PROBLEM STATEMENT:
For the data below, report how many lines contain the string "liệu" and write nothing more.

MATERIAL PROVIDED:
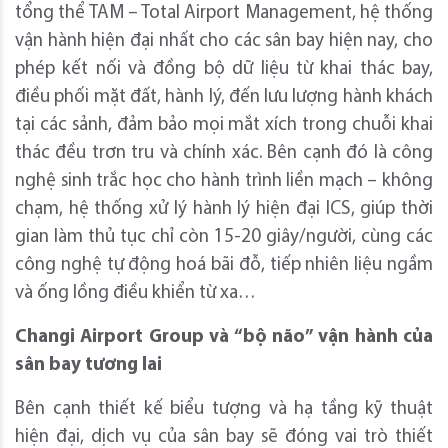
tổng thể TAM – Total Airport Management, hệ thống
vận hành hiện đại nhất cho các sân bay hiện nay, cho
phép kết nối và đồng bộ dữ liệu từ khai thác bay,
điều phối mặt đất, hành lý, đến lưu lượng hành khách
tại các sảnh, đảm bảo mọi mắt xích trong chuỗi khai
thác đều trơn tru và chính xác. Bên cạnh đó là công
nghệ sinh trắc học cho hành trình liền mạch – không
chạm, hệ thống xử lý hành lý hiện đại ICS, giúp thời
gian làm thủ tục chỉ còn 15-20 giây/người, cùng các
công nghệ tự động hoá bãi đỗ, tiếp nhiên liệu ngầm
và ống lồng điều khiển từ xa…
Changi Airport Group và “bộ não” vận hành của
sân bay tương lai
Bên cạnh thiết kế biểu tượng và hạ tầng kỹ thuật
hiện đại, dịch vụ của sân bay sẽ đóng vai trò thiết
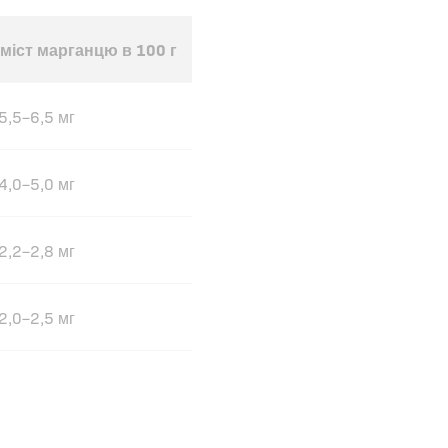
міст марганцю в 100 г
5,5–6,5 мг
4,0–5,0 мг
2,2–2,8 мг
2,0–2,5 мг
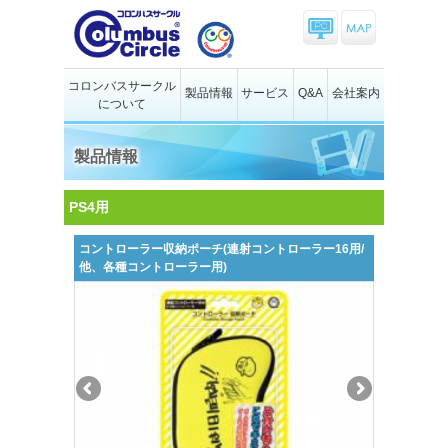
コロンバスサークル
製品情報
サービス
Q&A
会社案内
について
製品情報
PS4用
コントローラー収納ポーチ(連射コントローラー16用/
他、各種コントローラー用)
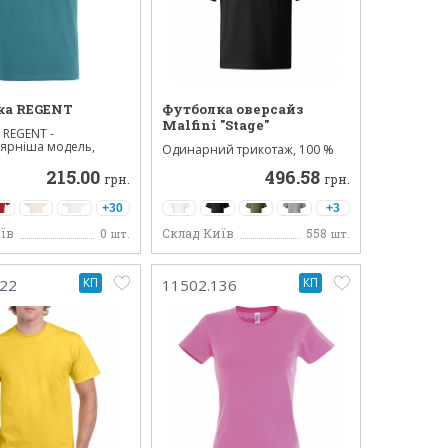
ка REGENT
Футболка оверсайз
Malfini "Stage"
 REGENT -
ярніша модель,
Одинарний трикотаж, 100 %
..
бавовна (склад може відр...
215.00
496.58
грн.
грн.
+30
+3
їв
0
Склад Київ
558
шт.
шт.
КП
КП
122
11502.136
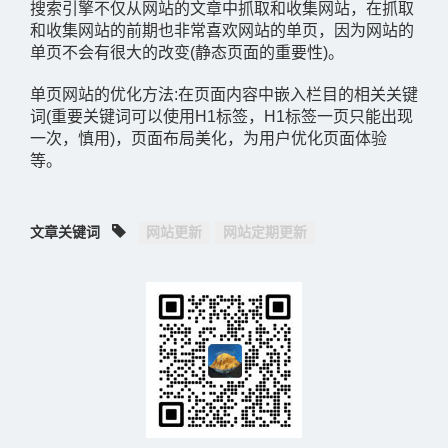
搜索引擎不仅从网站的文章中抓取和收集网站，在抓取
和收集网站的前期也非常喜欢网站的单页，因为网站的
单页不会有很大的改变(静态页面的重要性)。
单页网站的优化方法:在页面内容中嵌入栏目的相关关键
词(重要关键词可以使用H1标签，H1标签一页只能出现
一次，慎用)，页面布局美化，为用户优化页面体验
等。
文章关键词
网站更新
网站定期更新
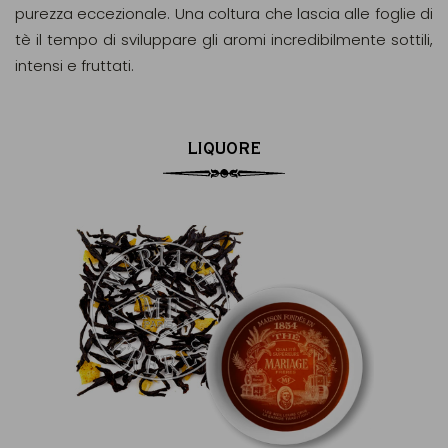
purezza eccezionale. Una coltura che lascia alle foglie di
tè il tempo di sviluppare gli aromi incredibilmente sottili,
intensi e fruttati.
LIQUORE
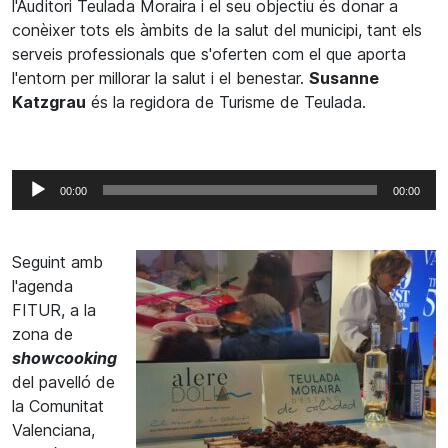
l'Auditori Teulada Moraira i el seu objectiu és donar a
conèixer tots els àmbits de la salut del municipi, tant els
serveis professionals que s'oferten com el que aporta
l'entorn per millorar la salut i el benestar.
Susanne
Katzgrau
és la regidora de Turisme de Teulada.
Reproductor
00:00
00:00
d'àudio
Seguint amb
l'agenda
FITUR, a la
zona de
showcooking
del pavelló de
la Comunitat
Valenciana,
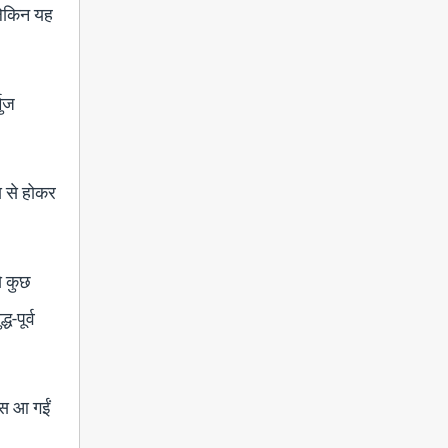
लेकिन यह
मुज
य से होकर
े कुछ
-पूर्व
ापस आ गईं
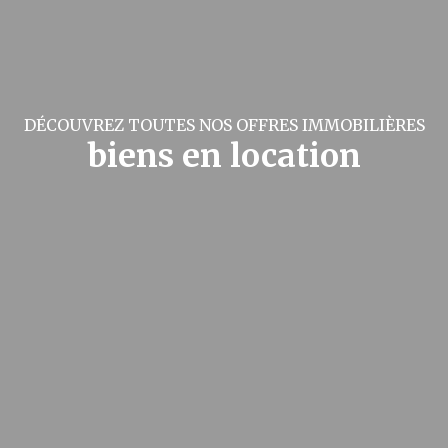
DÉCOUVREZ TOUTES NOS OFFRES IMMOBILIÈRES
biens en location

EXERCISE ANSWER:
2